----- Records for the task -----
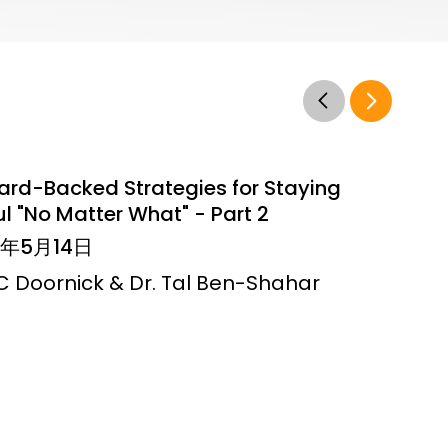
ard-Backed Strategies for Staying
l "No Matter What" - Part 2
6年5月14日
JC Doornick & Dr. Tal Ben-Shahar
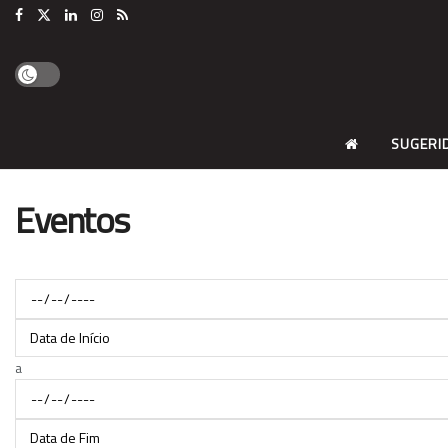
SUGERI
Eventos
Data de Início
a
Data de Fim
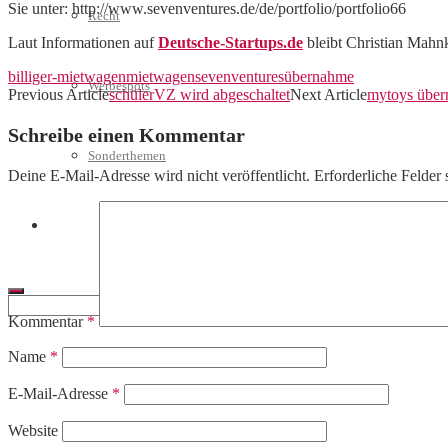
Sie unter: http://www.sevenventures.de/de/portfolio/portfolio66
Recht
Laut Informationen auf
Deutsche-Startups.de
bleibt Christian Mahnk
billiger-mietwagen
mietwagen
sevenventures
übernahme
Werbespots
Previous Article
schülerVZ wird abgeschaltet
Next Article
mytoys über
Schreibe einen Kommentar
Sonderthemen
Deine E-Mail-Adresse wird nicht veröffentlicht.
Erforderliche Felder 
Geschäftskonto eröffnen
Kommentar
*
Name
*
E-Mail-Adresse
*
Website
-----
What you are asked to do
In the entries above, find every line holding the word "Adresse" and copy it out.

The answer
Deine E-Mail-Adresse wird nicht veröffentlicht.
E-Mail-Adresse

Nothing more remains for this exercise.